El cambio climático nos empuja a alcanzar un modelo de transporte sostenible y eficiente. Y para ello, la movilidad eléctrica debe ser mayoritaria. Pero, si bien los modelos de vehículos eléctricos del mercado son espectaculares, sabemos que para alcanzar un cambio sustancial y ganar la pulseada contra los vehículos de combustión todavía existen algunos puntos de mejora. Reducir los tiempos de carga a unos mínimos, por ejemplo, es uno de ellos.

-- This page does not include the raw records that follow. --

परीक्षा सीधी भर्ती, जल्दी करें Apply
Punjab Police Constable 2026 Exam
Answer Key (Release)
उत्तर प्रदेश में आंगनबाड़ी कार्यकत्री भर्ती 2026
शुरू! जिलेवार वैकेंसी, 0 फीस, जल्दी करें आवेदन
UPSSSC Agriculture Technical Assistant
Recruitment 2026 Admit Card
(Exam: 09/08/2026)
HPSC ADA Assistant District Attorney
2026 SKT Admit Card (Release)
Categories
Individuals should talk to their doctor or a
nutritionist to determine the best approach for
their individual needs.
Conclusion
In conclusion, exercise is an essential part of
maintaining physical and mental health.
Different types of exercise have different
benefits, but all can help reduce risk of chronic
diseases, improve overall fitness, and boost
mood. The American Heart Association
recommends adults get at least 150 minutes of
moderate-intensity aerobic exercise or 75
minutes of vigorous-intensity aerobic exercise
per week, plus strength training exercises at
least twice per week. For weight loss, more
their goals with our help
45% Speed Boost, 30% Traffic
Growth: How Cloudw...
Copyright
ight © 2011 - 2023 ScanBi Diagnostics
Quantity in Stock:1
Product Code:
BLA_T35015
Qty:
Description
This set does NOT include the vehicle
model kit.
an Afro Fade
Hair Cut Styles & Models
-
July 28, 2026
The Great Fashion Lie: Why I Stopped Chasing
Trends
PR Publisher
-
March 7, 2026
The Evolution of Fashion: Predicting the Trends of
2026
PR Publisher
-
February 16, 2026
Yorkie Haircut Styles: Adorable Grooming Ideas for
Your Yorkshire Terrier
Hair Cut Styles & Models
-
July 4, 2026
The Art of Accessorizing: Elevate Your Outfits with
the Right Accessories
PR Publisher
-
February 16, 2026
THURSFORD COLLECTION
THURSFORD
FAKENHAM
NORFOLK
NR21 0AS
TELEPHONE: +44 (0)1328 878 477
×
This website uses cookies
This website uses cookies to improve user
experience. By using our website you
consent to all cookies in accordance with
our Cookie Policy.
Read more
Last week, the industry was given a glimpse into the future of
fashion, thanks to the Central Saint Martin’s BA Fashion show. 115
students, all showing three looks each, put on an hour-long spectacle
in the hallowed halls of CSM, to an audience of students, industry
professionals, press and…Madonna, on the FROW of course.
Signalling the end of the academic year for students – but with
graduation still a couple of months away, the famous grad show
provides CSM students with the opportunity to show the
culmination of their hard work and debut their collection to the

Más capacidad, más velocidad

Ahora bien, el tiempo que tardas en cargar tu coche eléctrico está ligado a la potencia del cargador. Por lo tanto, para reducir ese tiempo al mínimo, la lógica indica que hay que apostar por baterías en corriente continua que admitan una mayor capacidad de carga y por los cargadores más veloces del mercado. Pero la capacidad de la batería y la velocidad del cargador no son los únicos protagonistas de esta historia.

Para que puedas cargar tu coche eléctrico en el mismo tiempo que te tomaría cargar un coche con motor de combustión, hay que eliminar el calor, ya que su presencia ralentiza la velocidad de carga.

¿Cómo será la carga en un futuro cercano?

Con ese obstáculo en la mira, la Universidad de Purdue en Estados Unidos diseñó un cable con una tecnología que combina líquido refrigerante y vapor. De esta manera, es posible enfriar el cable para que tolere una mayor intensidad de energía (hasta 2.400 amperios, para ser precisos). Gracias a este fenómeno, un coche eléctrico se cargaría 4,6 veces más rápido, reduciendo el tiempo de carga a tan solo cinco minutos.